*PROBLEM DETAILS*
Print each entry word for word without images.

....

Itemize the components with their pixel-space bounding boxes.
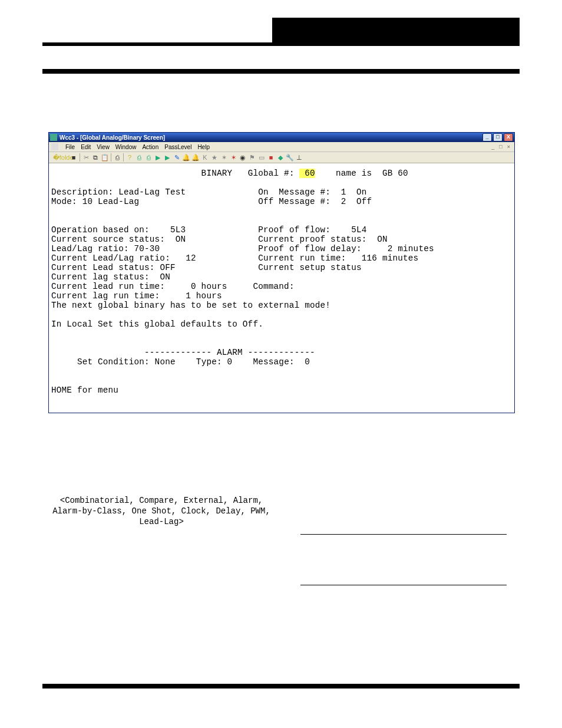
bell-icon[interactable]: 🔔 <box>181 153 191 162</box>
mode-value: 10 Lead-Lag <box>82 197 140 206</box>
ll-ratio-value: 70-30 <box>134 244 160 253</box>
name-value: GB 60 <box>382 169 408 178</box>
cut-icon[interactable]: ✂ <box>81 153 91 162</box>
lead-status-label: Current Lead status: <box>51 263 155 272</box>
setup-status-label: Current setup status <box>258 263 362 272</box>
tree-icon[interactable]: ⊥ <box>295 153 304 162</box>
toolbar-sep <box>80 153 80 162</box>
help-icon[interactable]: ? <box>125 153 134 162</box>
top-rule <box>42 42 520 46</box>
mdi-min[interactable]: _ <box>490 144 496 150</box>
cur-ll-ratio-value: 12 <box>186 253 196 263</box>
app-icon <box>50 134 57 141</box>
binary-label: BINARY <box>201 169 233 178</box>
global-number-field[interactable]: 60 <box>299 169 315 178</box>
alarm-type-label: Type: <box>196 357 222 367</box>
alarm-divider: ------------- ALARM ------------- <box>144 348 315 357</box>
content-area[interactable]: BINARY Global #: 60 name is GB 60 Descri… <box>49 163 514 413</box>
header-black-box <box>272 18 520 42</box>
alarm-message-label: Message: <box>253 357 294 367</box>
star2-icon[interactable]: ✶ <box>219 153 229 162</box>
menu-help[interactable]: Help <box>197 144 210 150</box>
box-icon[interactable]: ▭ <box>257 153 266 162</box>
maximize-button[interactable]: □ <box>493 133 503 141</box>
star-red-icon[interactable]: ✶ <box>229 153 238 162</box>
printer-b-icon[interactable]: ⎙ <box>144 153 153 162</box>
thin-rule-2 <box>300 585 507 585</box>
menu-edit[interactable]: Edit <box>81 144 91 150</box>
mdi-close[interactable]: × <box>505 144 512 150</box>
note-icon[interactable]: ✎ <box>172 153 181 162</box>
proof-status-value: ON <box>377 235 388 244</box>
set-cond-label: Set Condition: <box>77 357 150 367</box>
printer-a-icon[interactable]: ⎙ <box>134 153 144 162</box>
home-for-menu: HOME for menu <box>51 386 118 395</box>
app-window: Wcc3 - [Global Analog/Binary Screen] _ □… <box>48 132 515 413</box>
green-arrow-icon[interactable]: ◆ <box>276 153 285 162</box>
mdi-icon <box>51 143 58 150</box>
off-message-num: 2 <box>341 197 346 206</box>
bottom-rule <box>42 684 520 689</box>
lead-status-value: OFF <box>160 263 175 272</box>
body-line-2: Alarm-by-Class, One Shot, Clock, Delay, … <box>49 506 273 516</box>
title-bar[interactable]: Wcc3 - [Global Analog/Binary Screen] _ □… <box>49 133 514 142</box>
red-dot-icon[interactable]: ■ <box>266 153 276 162</box>
open-icon[interactable]: �folder <box>59 153 69 162</box>
local-default-msg: In Local Set this global defaults to Off… <box>51 319 263 329</box>
description-label: Description: <box>51 187 113 197</box>
menu-action[interactable]: Action <box>142 144 158 150</box>
minimize-button[interactable]: _ <box>482 133 492 141</box>
op-based-value: 5L3 <box>170 225 186 235</box>
src-status-value: ON <box>176 235 186 244</box>
description-value: Lead-Lag Test <box>118 187 186 197</box>
thin-rule-1 <box>300 534 507 535</box>
lag-status-label: Current lag status: <box>51 272 150 282</box>
star-icon[interactable]: ★ <box>210 153 219 162</box>
name-label: name is <box>336 169 372 178</box>
window-title: Wcc3 - [Global Analog/Binary Screen] <box>59 134 165 141</box>
clock-icon[interactable]: ◉ <box>238 153 247 162</box>
k-icon[interactable]: K <box>200 153 210 162</box>
off-message-text: Off <box>356 197 372 206</box>
menu-bar: File Edit View Window Action PassLevel H… <box>49 142 514 152</box>
window-controls: _ □ X <box>482 133 513 141</box>
lag-run-label: Current lag run time: <box>51 291 160 301</box>
run-icon[interactable]: ▶ <box>153 153 163 162</box>
alarm-type-value: 0 <box>227 357 233 367</box>
toolbar-sep <box>111 153 111 162</box>
global-label: Global #: <box>248 169 295 178</box>
proof-delay-label: Proof of flow delay: <box>258 244 362 253</box>
mdi-max[interactable]: □ <box>497 144 504 150</box>
lag-run-value: 1 hours <box>186 291 222 301</box>
menu-file[interactable]: File <box>65 144 75 150</box>
proof-flow-label: Proof of flow: <box>258 225 330 235</box>
menu-passlevel[interactable]: PassLevel <box>164 144 191 150</box>
set-cond-value: None <box>155 357 176 367</box>
menu-view[interactable]: View <box>97 144 110 150</box>
body-line-1: <Combinatorial, Compare, External, Alarm… <box>49 495 273 506</box>
copy-icon[interactable]: ⧉ <box>91 153 100 162</box>
lead-run-label: Current lead run time: <box>51 282 165 291</box>
op-based-label: Operation based on: <box>51 225 150 235</box>
menu-window[interactable]: Window <box>115 144 137 150</box>
close-button[interactable]: X <box>504 133 513 141</box>
flag-icon[interactable]: ⚑ <box>247 153 257 162</box>
save-icon[interactable]: ■ <box>69 153 78 162</box>
lag-status-value: ON <box>160 272 170 282</box>
wrench-icon[interactable]: 🔧 <box>285 153 295 162</box>
mode-label: Mode: <box>51 197 77 206</box>
src-status-label: Current source status: <box>51 235 165 244</box>
print-icon[interactable]: ⎙ <box>113 153 122 162</box>
lead-run-value: 0 hours <box>191 282 227 291</box>
proof-flow-value: 5L4 <box>351 225 366 235</box>
proof-delay-value: 2 minutes <box>388 244 434 253</box>
mdi-controls: _ □ × <box>490 144 512 150</box>
on-message-text: On <box>356 187 367 197</box>
paste-icon[interactable]: 📋 <box>100 153 110 162</box>
bell-mute-icon[interactable]: 🔔 <box>191 153 200 162</box>
run2-icon[interactable]: ▶ <box>163 153 172 162</box>
next-global-msg: The next global binary has to be set to … <box>51 301 330 310</box>
page-body-text: <Combinatorial, Compare, External, Alarm… <box>49 495 273 527</box>
on-message-num: 1 <box>341 187 346 197</box>
proof-status-label: Current proof status: <box>258 235 366 244</box>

....

*TASK RESPONSE*
Itemize the components with their pixel-space bounding boxes.
bell-icon[interactable]: 🔔 <box>181 153 191 162</box>
mode-value: 10 Lead-Lag <box>82 197 140 206</box>
ll-ratio-value: 70-30 <box>134 244 160 253</box>
name-value: GB 60 <box>382 169 408 178</box>
cut-icon[interactable]: ✂ <box>81 153 91 162</box>
lead-status-label: Current Lead status: <box>51 263 155 272</box>
setup-status-label: Current setup status <box>258 263 362 272</box>
tree-icon[interactable]: ⊥ <box>295 153 304 162</box>
toolbar-sep <box>80 153 80 162</box>
help-icon[interactable]: ? <box>125 153 134 162</box>
top-rule <box>42 42 520 46</box>
mdi-min[interactable]: _ <box>490 144 496 150</box>
cur-ll-ratio-value: 12 <box>186 253 196 263</box>
app-icon <box>50 134 57 141</box>
binary-label: BINARY <box>201 169 233 178</box>
global-number-field[interactable]: 60 <box>299 169 315 178</box>
alarm-type-label: Type: <box>196 357 222 367</box>
alarm-divider: ------------- ALARM ------------- <box>144 348 315 357</box>
content-area[interactable]: BINARY Global #: 60 name is GB 60 Descri… <box>49 163 514 413</box>
header-black-box <box>272 18 520 42</box>
alarm-message-label: Message: <box>253 357 294 367</box>
star2-icon[interactable]: ✶ <box>219 153 229 162</box>
menu-help[interactable]: Help <box>197 144 210 150</box>
box-icon[interactable]: ▭ <box>257 153 266 162</box>
maximize-button[interactable]: □ <box>493 133 503 141</box>
star-red-icon[interactable]: ✶ <box>229 153 238 162</box>
printer-b-icon[interactable]: ⎙ <box>144 153 153 162</box>
thin-rule-2 <box>300 585 507 585</box>
menu-edit[interactable]: Edit <box>81 144 91 150</box>
mdi-close[interactable]: × <box>505 144 512 150</box>
note-icon[interactable]: ✎ <box>172 153 181 162</box>
proof-status-value: ON <box>377 235 388 244</box>
set-cond-label: Set Condition: <box>77 357 150 367</box>
printer-a-icon[interactable]: ⎙ <box>134 153 144 162</box>
home-for-menu: HOME for menu <box>51 386 118 395</box>
app-window: Wcc3 - [Global Analog/Binary Screen] _ □… <box>48 132 515 413</box>
green-arrow-icon[interactable]: ◆ <box>276 153 285 162</box>
mdi-icon <box>51 143 58 150</box>
off-message-num: 2 <box>341 197 346 206</box>
bottom-rule <box>42 684 520 689</box>
lead-status-value: OFF <box>160 263 175 272</box>
body-line-2: Alarm-by-Class, One Shot, Clock, Delay, … <box>49 506 273 516</box>
title-bar[interactable]: Wcc3 - [Global Analog/Binary Screen] _ □… <box>49 133 514 142</box>
red-dot-icon[interactable]: ■ <box>266 153 276 162</box>
open-icon[interactable]: �folder <box>59 153 69 162</box>
local-default-msg: In Local Set this global defaults to Off… <box>51 319 263 329</box>
description-label: Description: <box>51 187 113 197</box>
menu-action[interactable]: Action <box>142 144 158 150</box>
minimize-button[interactable]: _ <box>482 133 492 141</box>
op-based-value: 5L3 <box>170 225 186 235</box>
src-status-value: ON <box>176 235 186 244</box>
description-value: Lead-Lag Test <box>118 187 186 197</box>
thin-rule-1 <box>300 534 507 535</box>
lag-status-label: Current lag status: <box>51 272 150 282</box>
star-icon[interactable]: ★ <box>210 153 219 162</box>
name-label: name is <box>336 169 372 178</box>
window-title: Wcc3 - [Global Analog/Binary Screen] <box>59 134 165 141</box>
clock-icon[interactable]: ◉ <box>238 153 247 162</box>
k-icon[interactable]: K <box>200 153 210 162</box>
off-message-text: Off <box>356 197 372 206</box>
menu-bar: File Edit View Window Action PassLevel H… <box>49 142 514 152</box>
window-controls: _ □ X <box>482 133 513 141</box>
lag-run-label: Current lag run time: <box>51 291 160 301</box>
run-icon[interactable]: ▶ <box>153 153 163 162</box>
alarm-type-value: 0 <box>227 357 233 367</box>
toolbar-sep <box>111 153 111 162</box>
global-label: Global #: <box>248 169 295 178</box>
proof-delay-label: Proof of flow delay: <box>258 244 362 253</box>
mdi-max[interactable]: □ <box>497 144 504 150</box>
lag-run-value: 1 hours <box>186 291 222 301</box>
menu-file[interactable]: File <box>65 144 75 150</box>
proof-flow-label: Proof of flow: <box>258 225 330 235</box>
menu-passlevel[interactable]: PassLevel <box>164 144 191 150</box>
set-cond-value: None <box>155 357 176 367</box>
menu-view[interactable]: View <box>97 144 110 150</box>
body-line-1: <Combinatorial, Compare, External, Alarm… <box>49 495 273 506</box>
copy-icon[interactable]: ⧉ <box>91 153 100 162</box>
lead-run-label: Current lead run time: <box>51 282 165 291</box>
op-based-label: Operation based on: <box>51 225 150 235</box>
menu-window[interactable]: Window <box>115 144 137 150</box>
close-button[interactable]: X <box>504 133 513 141</box>
flag-icon[interactable]: ⚑ <box>247 153 257 162</box>
save-icon[interactable]: ■ <box>69 153 78 162</box>
lag-status-value: ON <box>160 272 170 282</box>
wrench-icon[interactable]: 🔧 <box>285 153 295 162</box>
mode-label: Mode: <box>51 197 77 206</box>
src-status-label: Current source status: <box>51 235 165 244</box>
print-icon[interactable]: ⎙ <box>113 153 122 162</box>
lead-run-value: 0 hours <box>191 282 227 291</box>
proof-flow-value: 5L4 <box>351 225 366 235</box>
proof-delay-value: 2 minutes <box>388 244 434 253</box>
mdi-controls: _ □ × <box>490 144 512 150</box>
on-message-text: On <box>356 187 367 197</box>
paste-icon[interactable]: 📋 <box>100 153 110 162</box>
bell-mute-icon[interactable]: 🔔 <box>191 153 200 162</box>
run2-icon[interactable]: ▶ <box>163 153 172 162</box>
next-global-msg: The next global binary has to be set to … <box>51 301 330 310</box>
page-body-text: <Combinatorial, Compare, External, Alarm… <box>49 495 273 527</box>
on-message-num: 1 <box>341 187 346 197</box>
proof-status-label: Current proof status: <box>258 235 366 244</box>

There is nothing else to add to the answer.